_Work task:_ Each line of the data that includes the string "avoid" is to be copied out.

_Dataset entries:_
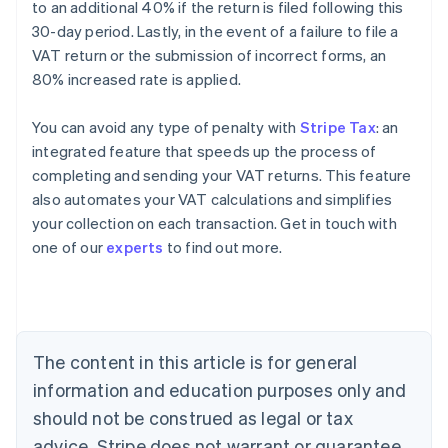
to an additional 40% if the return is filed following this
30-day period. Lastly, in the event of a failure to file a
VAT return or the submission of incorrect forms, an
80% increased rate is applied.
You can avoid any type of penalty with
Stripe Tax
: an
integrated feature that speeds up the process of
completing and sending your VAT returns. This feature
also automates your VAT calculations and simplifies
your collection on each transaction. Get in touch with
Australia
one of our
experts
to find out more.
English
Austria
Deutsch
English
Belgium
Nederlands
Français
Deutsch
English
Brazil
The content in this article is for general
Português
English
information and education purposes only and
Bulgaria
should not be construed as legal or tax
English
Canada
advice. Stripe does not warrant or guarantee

--

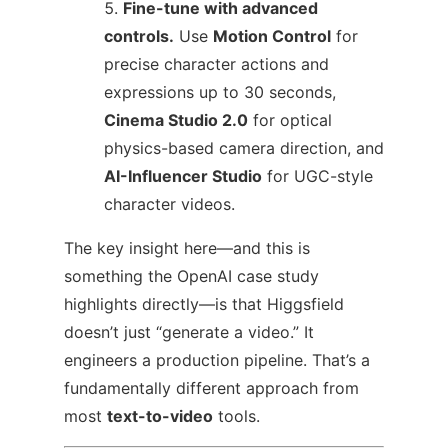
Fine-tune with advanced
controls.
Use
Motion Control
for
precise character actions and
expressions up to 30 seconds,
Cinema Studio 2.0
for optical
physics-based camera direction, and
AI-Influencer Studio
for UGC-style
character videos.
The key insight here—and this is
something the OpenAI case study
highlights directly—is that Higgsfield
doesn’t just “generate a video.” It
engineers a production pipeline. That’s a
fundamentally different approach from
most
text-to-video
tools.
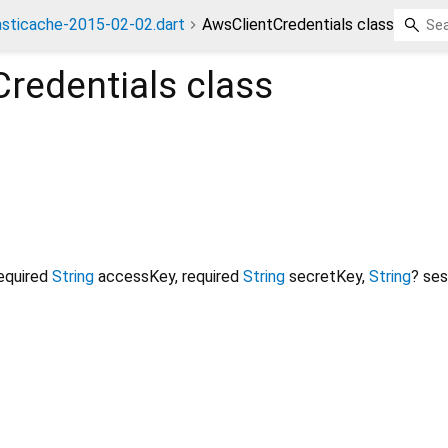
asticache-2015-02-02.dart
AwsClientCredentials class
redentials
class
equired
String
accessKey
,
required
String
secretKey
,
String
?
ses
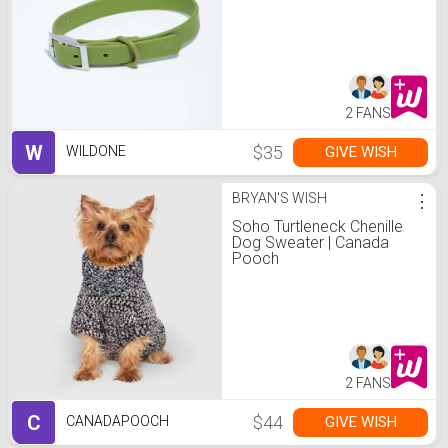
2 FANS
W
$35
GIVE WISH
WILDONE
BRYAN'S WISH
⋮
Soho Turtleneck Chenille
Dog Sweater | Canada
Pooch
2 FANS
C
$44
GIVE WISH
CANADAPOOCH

---

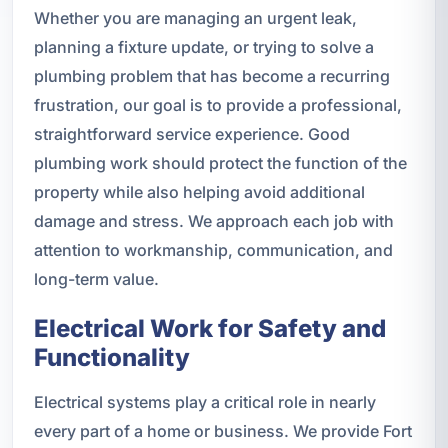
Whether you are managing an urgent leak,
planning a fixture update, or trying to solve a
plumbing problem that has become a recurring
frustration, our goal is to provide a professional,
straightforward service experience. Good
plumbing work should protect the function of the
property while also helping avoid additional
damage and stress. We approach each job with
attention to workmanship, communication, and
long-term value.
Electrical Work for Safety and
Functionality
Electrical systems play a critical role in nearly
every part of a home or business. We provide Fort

_Completed task:_
You can avoid any type of penalty with
property while also helping avoid additional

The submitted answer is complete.